··· Exercise data

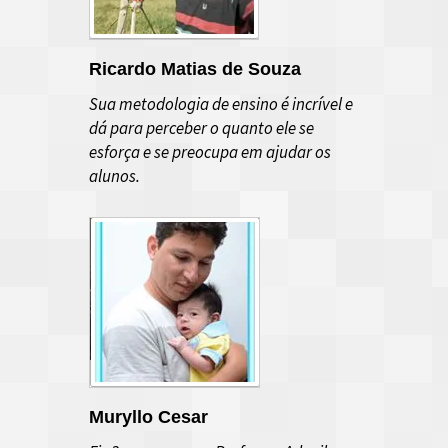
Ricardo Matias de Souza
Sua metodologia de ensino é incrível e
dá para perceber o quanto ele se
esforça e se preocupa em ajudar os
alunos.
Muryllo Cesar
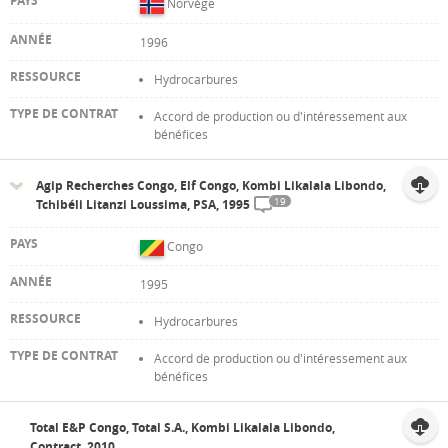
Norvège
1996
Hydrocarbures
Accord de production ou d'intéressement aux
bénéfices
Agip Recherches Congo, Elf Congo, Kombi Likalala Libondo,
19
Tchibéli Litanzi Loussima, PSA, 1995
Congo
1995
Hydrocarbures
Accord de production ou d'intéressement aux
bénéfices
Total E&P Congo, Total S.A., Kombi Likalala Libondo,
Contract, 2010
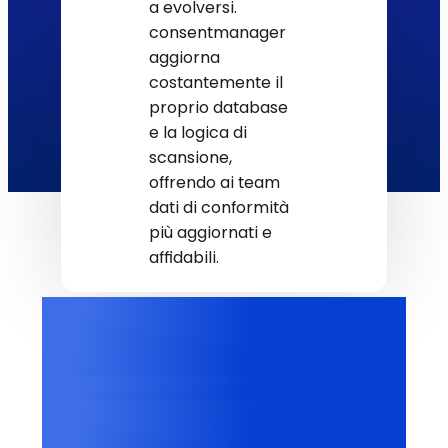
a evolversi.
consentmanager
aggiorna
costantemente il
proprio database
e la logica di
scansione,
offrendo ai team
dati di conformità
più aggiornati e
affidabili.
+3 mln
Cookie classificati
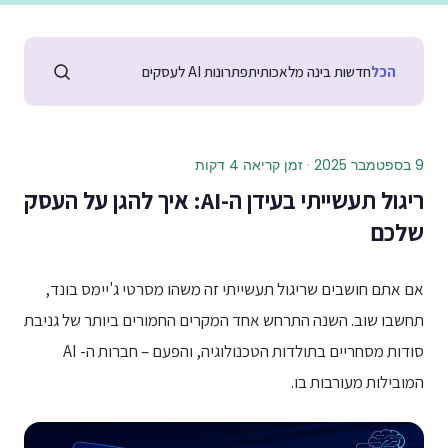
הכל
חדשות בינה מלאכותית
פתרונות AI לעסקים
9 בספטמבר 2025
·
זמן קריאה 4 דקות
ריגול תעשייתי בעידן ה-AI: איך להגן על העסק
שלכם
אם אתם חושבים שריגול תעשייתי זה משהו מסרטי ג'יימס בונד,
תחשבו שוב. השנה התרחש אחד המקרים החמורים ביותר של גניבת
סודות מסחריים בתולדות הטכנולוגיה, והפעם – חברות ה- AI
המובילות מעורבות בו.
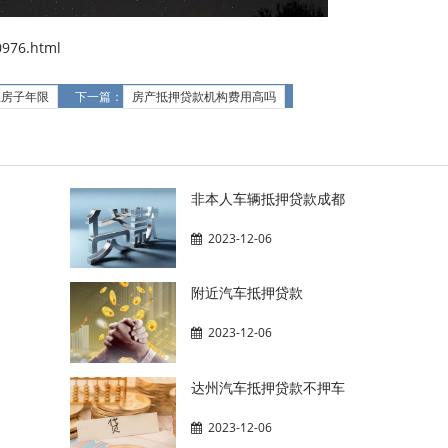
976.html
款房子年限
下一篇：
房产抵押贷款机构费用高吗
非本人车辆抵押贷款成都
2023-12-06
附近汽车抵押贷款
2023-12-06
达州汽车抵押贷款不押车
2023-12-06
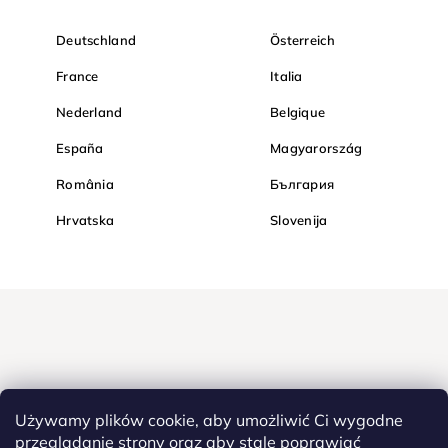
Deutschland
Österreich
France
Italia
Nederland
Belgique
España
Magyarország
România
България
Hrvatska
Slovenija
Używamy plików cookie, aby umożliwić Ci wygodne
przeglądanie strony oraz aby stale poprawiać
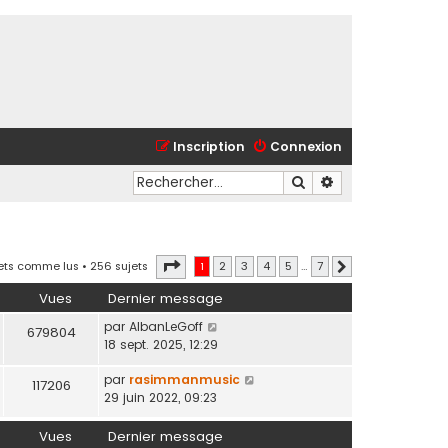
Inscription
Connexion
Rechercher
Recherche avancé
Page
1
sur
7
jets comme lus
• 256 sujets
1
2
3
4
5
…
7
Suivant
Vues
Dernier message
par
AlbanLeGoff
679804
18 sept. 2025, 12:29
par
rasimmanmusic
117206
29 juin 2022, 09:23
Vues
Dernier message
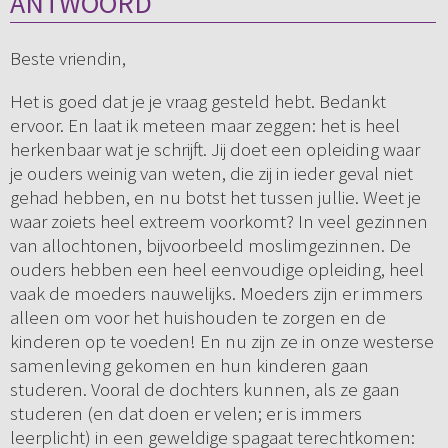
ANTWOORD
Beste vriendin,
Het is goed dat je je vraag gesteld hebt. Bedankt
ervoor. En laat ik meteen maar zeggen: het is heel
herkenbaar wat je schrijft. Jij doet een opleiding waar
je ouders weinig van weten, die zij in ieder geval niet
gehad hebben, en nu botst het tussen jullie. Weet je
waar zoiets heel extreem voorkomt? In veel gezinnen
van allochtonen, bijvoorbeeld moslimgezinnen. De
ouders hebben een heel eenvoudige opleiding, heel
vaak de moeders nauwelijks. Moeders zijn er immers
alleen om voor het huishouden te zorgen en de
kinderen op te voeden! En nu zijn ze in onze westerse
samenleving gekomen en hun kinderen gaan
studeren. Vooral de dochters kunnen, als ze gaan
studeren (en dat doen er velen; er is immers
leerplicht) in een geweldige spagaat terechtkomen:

······

- **Task goal**: Provide only the count of lines in the material above that hold the word "Congo".

- **Task answer**: 3